Since supernova neutrinos originate deep inside the stellar core, they are a relatively reliable messenger of the supernova mechanism. Due to their weakly interacting nature, the neutrino signals from a galactic supernova can give information about the physical conditions at the center of core collapse, which would be otherwise inaccessible. Furthermore, they are the only source of information for core-collapse events which don't result in a supernova or when the supernova is in a dust-obscured region. Future observations of supernova neutrinos will constrain the different theoretical models of core collapse and explosion mechanism, by testing them against the direct empirical information from the supernova core.

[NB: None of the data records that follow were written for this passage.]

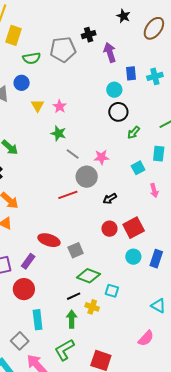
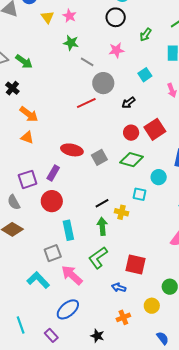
black circle: (118, 112) -> (116, 17), moved
pink star: (101, 157) -> (116, 50), moved
cyan square: (138, 168) -> (145, 75), moved
cyan circle: (133, 257) -> (159, 177), moved
green diamond: (89, 276) -> (132, 160), moved
gray square: (20, 341) -> (53, 253), turned 30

Due to their weakly interacting nature, near light speed neutrinos emerge promptly after the collapse. In contrast, there may be a delay of hours or days before the photon signal emerges from the stellar envelope. Therefore, a supernova will be observed in neutrino observatories before the optical signal, even after travelling millions of light years. The coincident detection of neutrino signals from different experiments would provide an early alarm to astronomers to direct telescopes to the right part of the sky to capture the supernova's light. The Supernova Early Warning System is a project which aims to connect neutrino detectors around the world, and trigger the electromagnetic counterpart experiments in case of a sudden influx of neutrinos in the detectors.

The flavor evolution of neutrinos, propagating through the dense and turbulent interior of the supernova, is dominated by the collective behavior associated with neutrino-neutrino interactions. Therefore, supernova neutrinos offer an opportunity to examine neutrino flavor mixing under high-density conditions. Being sensitive to neutrino mass ordering and mass hierarchy, they can provide information about neutrino properties. Further, they can act as a standard candle to measure cosmic distance as the neutronization burst signal does not depend on its progenitor.

==Diffused supernova neutrino background==

The Diffuse Supernova Neutrino Background (DSNB) is a cosmic background of (anti)neutrinos formed by the accumulation of neutrinos emitted from all past core-collapse supernovae. Their existence was predicted even before the observation of supernova neutrinos. DSNB can be used to study physics on the cosmological scale. They provide an independent test of the supernova rate. They can also give information about neutrino emission properties, stellar dynamics and failed progenitors. Super-Kamiokande has put the observational upper limit on the DSNB flux as $5.5 \;\mathrm{cm}^{-2} \mathrm{s}^{-1}$ above 19.3 MeV of neutrino energy. The theoretically estimated flux is only half this value. Therefore, the DSNB signal is expected to be detected in the near future with detectors like JUNO and SuperK-Gd.